Saved entries

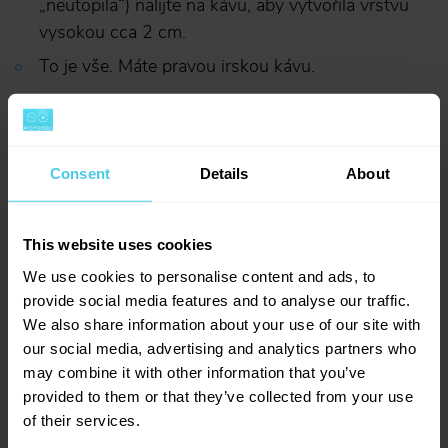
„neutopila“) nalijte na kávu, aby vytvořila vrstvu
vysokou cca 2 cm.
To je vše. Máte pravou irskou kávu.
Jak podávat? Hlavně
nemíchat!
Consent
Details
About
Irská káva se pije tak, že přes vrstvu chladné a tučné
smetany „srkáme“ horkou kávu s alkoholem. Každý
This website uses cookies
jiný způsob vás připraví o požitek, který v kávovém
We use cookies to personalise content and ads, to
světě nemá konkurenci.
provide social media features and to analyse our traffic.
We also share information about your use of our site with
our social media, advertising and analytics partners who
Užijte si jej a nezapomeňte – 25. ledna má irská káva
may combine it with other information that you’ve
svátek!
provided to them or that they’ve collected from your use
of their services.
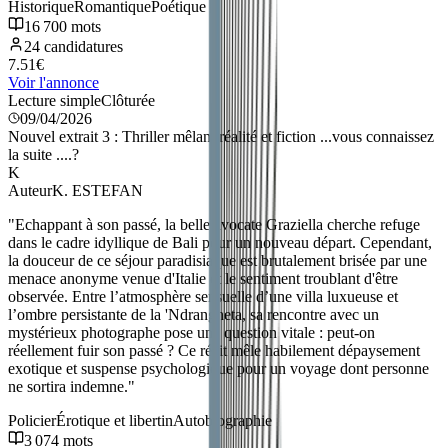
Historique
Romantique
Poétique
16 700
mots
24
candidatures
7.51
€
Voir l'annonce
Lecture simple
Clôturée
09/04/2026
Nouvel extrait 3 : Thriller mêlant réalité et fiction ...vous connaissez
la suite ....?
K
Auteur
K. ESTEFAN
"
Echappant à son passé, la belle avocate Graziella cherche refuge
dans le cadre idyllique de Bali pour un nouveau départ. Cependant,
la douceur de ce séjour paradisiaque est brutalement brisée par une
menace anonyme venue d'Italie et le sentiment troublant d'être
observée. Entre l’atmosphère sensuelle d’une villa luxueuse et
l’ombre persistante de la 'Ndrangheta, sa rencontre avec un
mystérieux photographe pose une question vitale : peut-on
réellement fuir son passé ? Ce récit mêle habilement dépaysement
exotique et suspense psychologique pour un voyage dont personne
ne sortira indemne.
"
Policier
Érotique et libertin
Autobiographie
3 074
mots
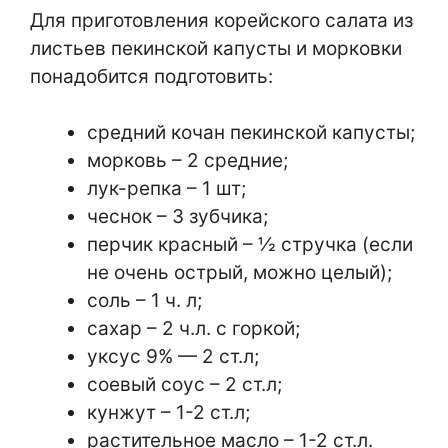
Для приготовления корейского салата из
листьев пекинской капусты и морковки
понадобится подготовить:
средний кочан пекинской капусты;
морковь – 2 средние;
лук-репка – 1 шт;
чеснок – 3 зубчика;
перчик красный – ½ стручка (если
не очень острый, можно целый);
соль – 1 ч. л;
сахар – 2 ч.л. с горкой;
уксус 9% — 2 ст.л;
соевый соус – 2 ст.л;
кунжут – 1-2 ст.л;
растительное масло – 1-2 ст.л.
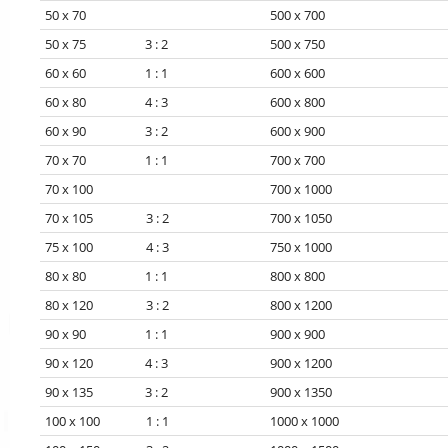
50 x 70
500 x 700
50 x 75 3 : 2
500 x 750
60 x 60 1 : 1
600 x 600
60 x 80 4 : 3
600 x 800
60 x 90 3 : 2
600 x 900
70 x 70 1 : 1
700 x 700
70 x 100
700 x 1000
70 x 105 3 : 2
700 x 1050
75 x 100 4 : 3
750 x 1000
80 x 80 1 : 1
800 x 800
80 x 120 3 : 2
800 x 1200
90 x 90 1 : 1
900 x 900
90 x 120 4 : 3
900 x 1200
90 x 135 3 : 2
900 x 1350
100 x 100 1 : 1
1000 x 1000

==

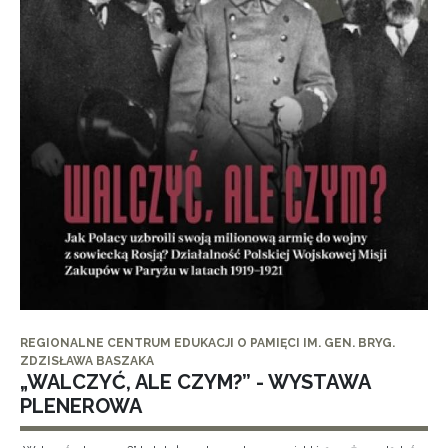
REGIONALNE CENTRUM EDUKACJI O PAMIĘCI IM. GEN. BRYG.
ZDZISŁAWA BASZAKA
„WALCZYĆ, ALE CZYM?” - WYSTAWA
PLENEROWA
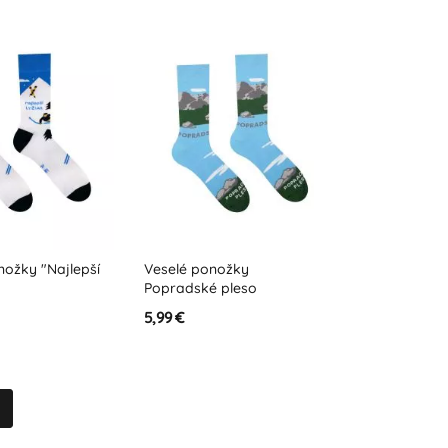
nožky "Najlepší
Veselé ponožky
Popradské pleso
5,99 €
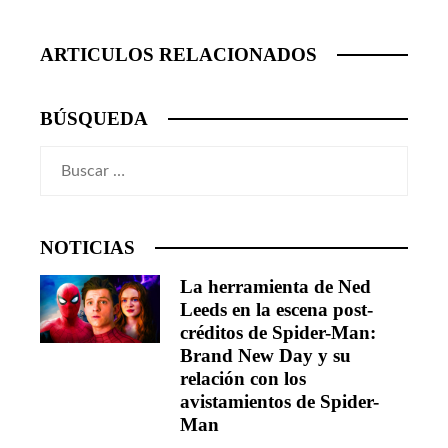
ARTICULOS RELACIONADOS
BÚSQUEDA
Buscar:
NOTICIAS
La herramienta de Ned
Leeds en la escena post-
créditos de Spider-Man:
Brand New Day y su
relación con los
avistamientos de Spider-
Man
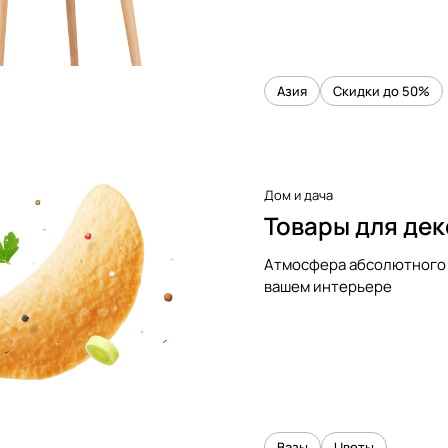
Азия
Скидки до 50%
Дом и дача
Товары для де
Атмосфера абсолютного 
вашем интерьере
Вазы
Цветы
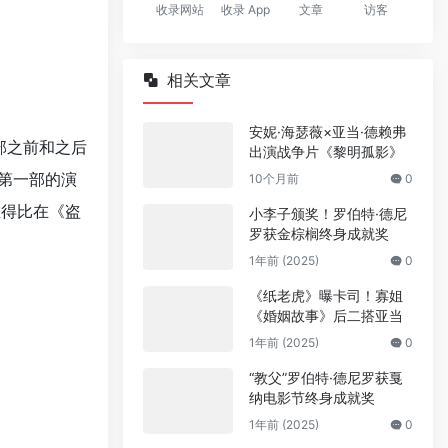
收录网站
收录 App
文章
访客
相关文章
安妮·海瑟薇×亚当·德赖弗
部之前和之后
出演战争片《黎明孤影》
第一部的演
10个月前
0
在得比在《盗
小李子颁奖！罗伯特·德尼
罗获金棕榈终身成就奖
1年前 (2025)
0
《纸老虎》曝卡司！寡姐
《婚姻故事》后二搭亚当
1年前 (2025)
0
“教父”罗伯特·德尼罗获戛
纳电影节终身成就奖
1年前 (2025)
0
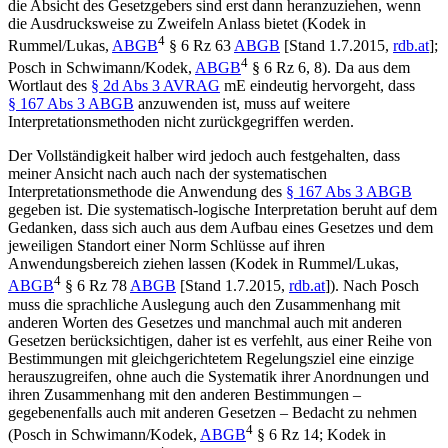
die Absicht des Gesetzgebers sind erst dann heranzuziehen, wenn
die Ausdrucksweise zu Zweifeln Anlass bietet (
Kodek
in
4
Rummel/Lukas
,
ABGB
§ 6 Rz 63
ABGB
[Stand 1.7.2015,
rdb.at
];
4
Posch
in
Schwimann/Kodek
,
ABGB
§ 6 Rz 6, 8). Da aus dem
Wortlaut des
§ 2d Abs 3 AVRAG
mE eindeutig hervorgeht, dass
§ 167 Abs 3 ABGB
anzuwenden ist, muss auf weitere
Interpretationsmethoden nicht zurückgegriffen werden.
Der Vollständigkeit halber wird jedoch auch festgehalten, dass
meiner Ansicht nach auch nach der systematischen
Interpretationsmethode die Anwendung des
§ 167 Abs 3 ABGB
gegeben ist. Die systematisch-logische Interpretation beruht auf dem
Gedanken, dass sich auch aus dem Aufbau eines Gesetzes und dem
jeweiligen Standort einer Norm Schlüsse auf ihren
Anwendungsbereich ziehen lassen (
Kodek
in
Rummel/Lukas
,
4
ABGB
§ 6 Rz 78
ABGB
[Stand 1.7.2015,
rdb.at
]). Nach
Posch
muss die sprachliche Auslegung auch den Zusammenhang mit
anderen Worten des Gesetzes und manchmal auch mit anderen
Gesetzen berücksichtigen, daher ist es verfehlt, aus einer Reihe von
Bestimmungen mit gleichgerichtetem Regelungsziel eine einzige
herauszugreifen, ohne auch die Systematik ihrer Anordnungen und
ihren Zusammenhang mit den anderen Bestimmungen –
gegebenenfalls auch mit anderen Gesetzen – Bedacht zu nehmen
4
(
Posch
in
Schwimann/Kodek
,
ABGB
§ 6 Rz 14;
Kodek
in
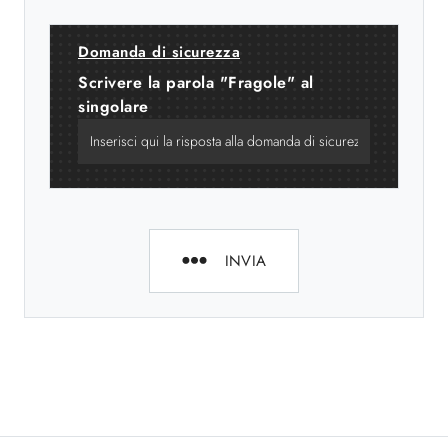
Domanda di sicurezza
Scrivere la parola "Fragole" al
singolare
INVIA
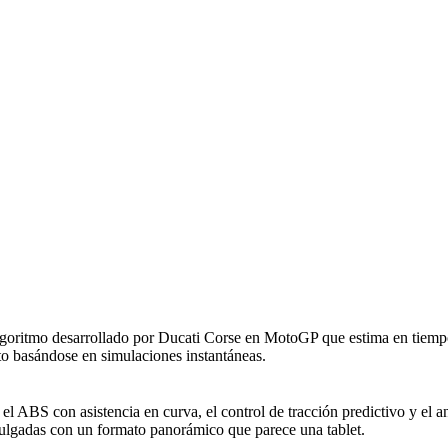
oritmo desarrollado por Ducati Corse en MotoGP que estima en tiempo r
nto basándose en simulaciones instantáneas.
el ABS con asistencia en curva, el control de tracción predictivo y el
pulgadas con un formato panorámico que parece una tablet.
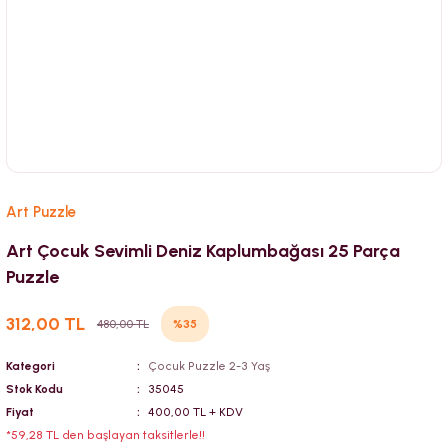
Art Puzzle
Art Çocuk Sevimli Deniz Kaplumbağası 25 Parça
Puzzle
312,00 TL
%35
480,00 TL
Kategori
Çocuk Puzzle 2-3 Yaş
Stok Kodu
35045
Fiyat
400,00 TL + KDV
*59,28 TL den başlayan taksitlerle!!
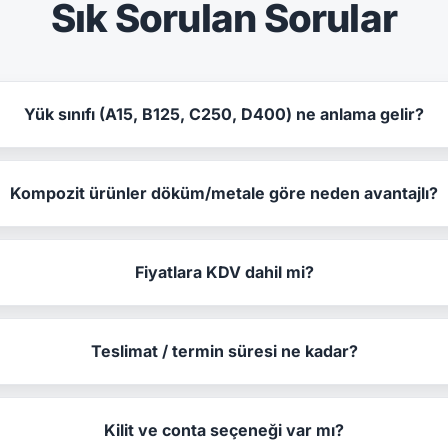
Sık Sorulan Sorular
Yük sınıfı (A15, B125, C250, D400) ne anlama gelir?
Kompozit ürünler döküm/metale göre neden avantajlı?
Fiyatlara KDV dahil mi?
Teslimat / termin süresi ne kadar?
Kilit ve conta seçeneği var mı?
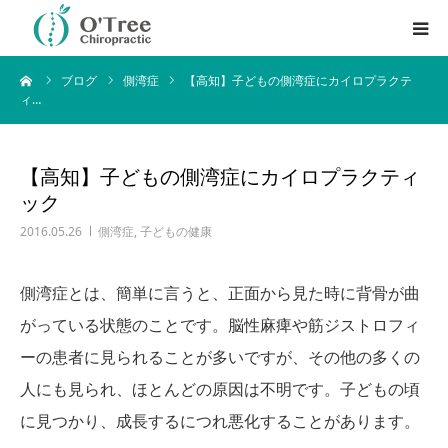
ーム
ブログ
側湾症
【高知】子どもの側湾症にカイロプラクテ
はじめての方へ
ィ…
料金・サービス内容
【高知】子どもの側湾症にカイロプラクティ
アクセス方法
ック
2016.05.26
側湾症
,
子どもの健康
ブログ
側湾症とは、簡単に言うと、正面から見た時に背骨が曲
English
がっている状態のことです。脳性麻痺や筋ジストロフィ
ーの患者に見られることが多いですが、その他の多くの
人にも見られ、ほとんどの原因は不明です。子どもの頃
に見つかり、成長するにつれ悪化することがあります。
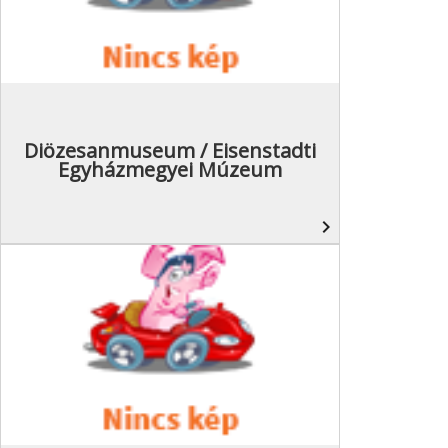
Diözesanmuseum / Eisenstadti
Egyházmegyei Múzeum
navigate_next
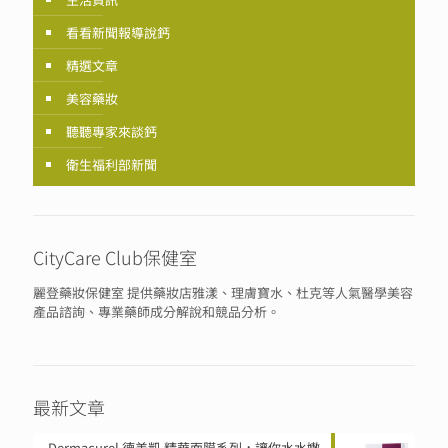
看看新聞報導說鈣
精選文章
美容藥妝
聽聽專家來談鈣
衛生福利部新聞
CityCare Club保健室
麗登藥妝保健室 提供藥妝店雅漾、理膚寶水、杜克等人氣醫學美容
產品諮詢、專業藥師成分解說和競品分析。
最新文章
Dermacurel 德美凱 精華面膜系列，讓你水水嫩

ASSIGNED TASK
Find every line of the data that includes the string "ihren". Copy each of those lines.

TASK SOLUTION
jeweiligen Standort einer Norm Schlüsse auf ihren
ihren Zusammenhang mit den anderen Bestimmungen –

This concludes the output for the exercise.